Menurut Sambodo, perlu pembahasan detail dengan Dinas Perhubungan DKI Jakarta untuk menentukan jalan mana saja yang akan diberlakukan ganjil genap untuk sepeda motor, kemudian jam berapa saja aturan tersebut berlaku. 

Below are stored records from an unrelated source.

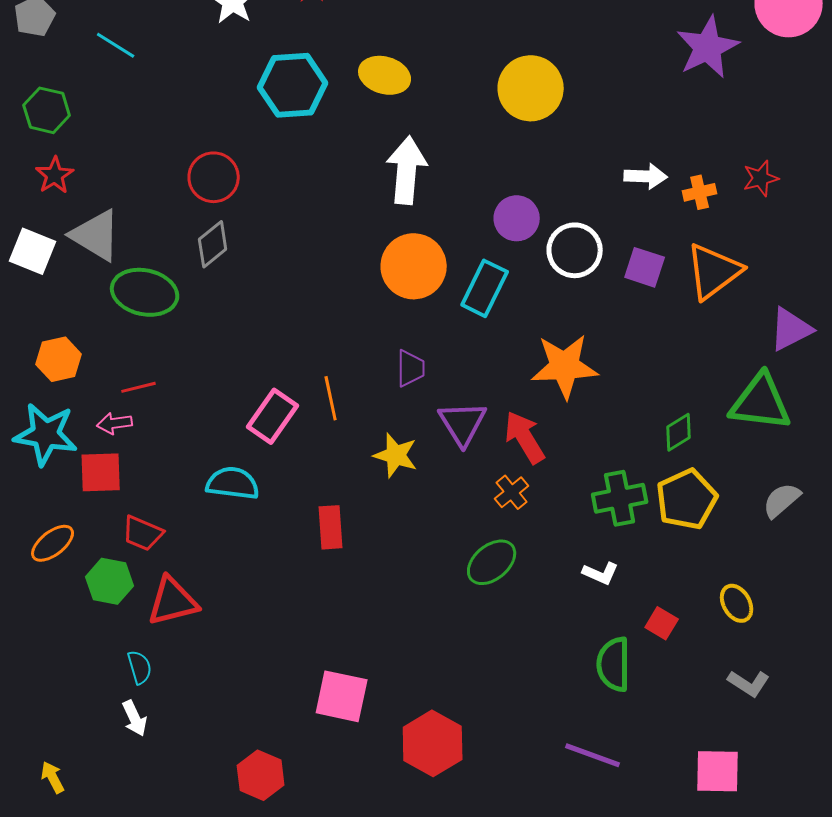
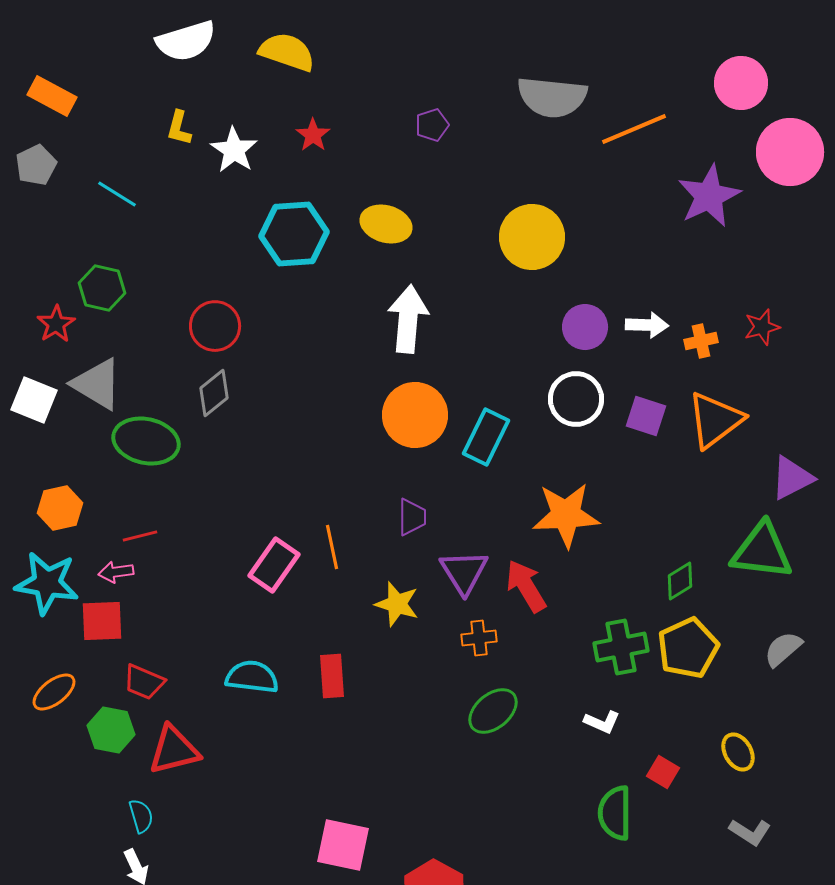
green hexagon: (47, 110) -> (102, 288), moved
purple circle: (517, 218) -> (585, 327), moved
cyan semicircle: (233, 483) -> (252, 677), moved
orange cross: (512, 492) -> (479, 638), moved, turned 32

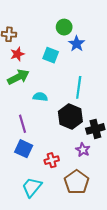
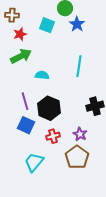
cyan square: (51, 55) -> (47, 25), moved
black hexagon: (70, 116) -> (49, 108), moved
purple star: (83, 150) -> (80, 134), moved

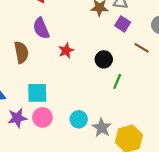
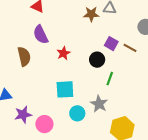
purple square: (123, 24) -> (111, 44), moved
cyan square: (37, 93) -> (65, 89), moved
pink circle: (42, 117) -> (44, 124), moved
gray star: (102, 128) -> (99, 104), moved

"Ojol (ojek online) kena atau enggak kan tergantung itu. Kita belum tau," ujar dia.

Sementara, Kabid Humas Polda Metro Jaya, Kombes Pol Yusri Yunus mengatakan, aturan ganjil genap untuk sepeda motor ini akan ditentukan setelah melihat hasil evaluasi pelaksanaan Pembatasan Sosial Berskala Besar (PSBB) transisi yang berlaku sejak 5 Mei 2020. 

"Kemarin sudah diambil keputusan 7 hari sejak tanggal 5 Mei akan dievaluasi bagaimana titik keramaiaan, apakah harus diberlakukan atau bagaimana," ujar Yusri kepada Liputan6.com di Jakarta.

Selain itu, kata Yusri, kepolisian juga masih menunggu aturan pelaksanaan gajil genap untuk kendaraan roda dua dari Dishub DKI. Selama ini, Yusri menambahkan, polisi hanya memberlakukan aturan ganjil genap untuk kendaraan roda empat saja. Sebab, aturannya sudah ada.

"Mudah-mudahan selama 7 hari ini cepat turun aturannya dan pedomannya serta juga pada rambu-rambunya sebagai dasar petugas lalu lintas apakah menggunakan tilang atau sanksi sesuai pergub," ujar dia.

Yusri menegaskan, bahwa aturan ini dibuat bukan untuk menyusahkan masyarakat, tetapi untuk menyelamatkan masyarakat dan memutus rantai penyebaran Corona COVID-19.

"Pemerintah bukan untuk menyusahkan masyarakat. Upaya pemerintah mengeluarkan kebijakan ini bagaimana masyarakat mengerti dan disiplin bahwa itu upaya memutus mata rantai COVID-19," tandas Yusri.

 

Saksikan video pilihan di bawah ini:


Tak Ada Salahnya Mencoba

Pengendara melintasi kawasan aturan ganjil-genap, Jalan Gatot Subroto, Jakarta, Sabtu (6/6/2020). Pemprov DKI Jakarta mengeluarkan Pergub nomor 51 Tahun 2020 yang didalamnya mengatur pembatasan kendaraan dengan rekayasa ganjil-genap untuk sepeda motor dan mobil. (Liputan6.com/Helmi Fithriansyah)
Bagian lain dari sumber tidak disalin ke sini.